The codebuilder is a good way to get that balance. Change a few constants, run it again and new source gets written reflecting the new balance. But fine tuning it is probably more your area of expertise. You seem to know more about this sort of stuff than I, anyway. Jill
Jun 28 2004
parent reply Hauke Duden <H.NS.Duden gmx.net> writes:
Arcane Jill wrote:
 In article <cbosl4$f9d$1 digitaldaemon.com>, Hauke Duden says...
 
 
Not necessarily bigger. If you add RLE compression it can even get 
smaller than what you have now.
You mentioned that before, but I'm not sure I agree. RLE is pretty much the /only/ one of your ideas that I didn't go with. You see, I take the view that hard disk space is plentiful, but RAM is not. With that perspective, compressing on disk, but decompressing into RAM, is /not/ a good thing to do. You might as well load it into RAM in the uncompressed state in the first place.

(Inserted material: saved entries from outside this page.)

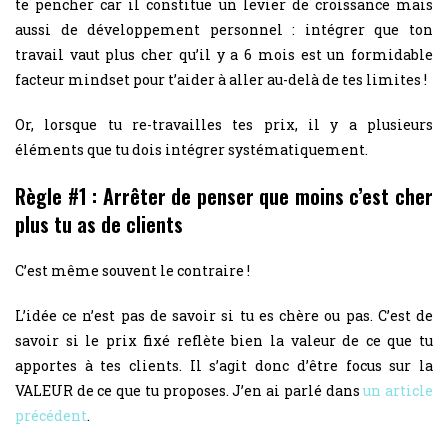
te pencher car il constitue un levier de croissance mais
aussi de développement personnel : intégrer que ton
travail vaut plus cher qu’il y a 6 mois est un formidable
facteur mindset pour t’aider à aller au-delà de tes limites !
Or, lorsque tu re-travailles tes prix, il y a plusieurs
éléments que tu dois intégrer systématiquement.
Règle #1 : Arrêter de penser que moins c’est cher
plus tu as de clients
C’est même souvent le contraire !
L’idée ce n’est pas de savoir si tu es chère ou pas. C’est de
savoir si le prix fixé reflète bien la valeur de ce que tu
apportes à tes clients. Il s’agit donc d’être focus sur la
VALEUR de ce que tu proposes. J’en ai parlé dans
un article
précédent
.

Heh. Sorry if I seem like I want to push my ideas onto you. I usually write these messages in a hurry and I'm often not sure if I have mentioned something before ;) Regarding the size problem: for me the trade-off is not so much disk space against RAM usage but executable size against RAM usage. My concern is that if the executables get too big then people might not want to use the unicode functions for some applications (and fall back to ASCII instead). For example, good Setup software adds as little overhead as possible to the installed data. If all the Unicode stuff together amounts to 100K then that may already be too much. You should also keep in mind that the executable is held in RAM as well, so increasing executable size to save RAM does not always give you an advantage. Please also let me emphasize that I'm not advocating holding completely uncompressed tables in RAM. On the contrary: I think the layout you currently have is good for the uncompressed version. What I mean is not storing this data directly in the executable, but storing an RLE compressed version and unpacking it into the current form at runtime. The RLE'ed version should be quite a bit smaller (it reduces the mapping data in unichar to about 1/4th). So the increase in RAM usage would be around 125% of what you have now (assuming that the other data packs similarly well - the 25% increase comes from the second RLE compressed version of the data in the executable). But executable size goes down to 25%. I think that's worth it. Also keep in mind that we're talking about kilobyte sizes here. 500 KB of RAM is not much nowadays (my estimate for an application that uses just about everything), but downloading 500 KB more from the internet is very noticable for modem users.
I'd love to take a look at the "robot" code. I have some things in mind 
that might improve on both speed and size. I'd like to see how easy it 
would be to integrate them into your current system.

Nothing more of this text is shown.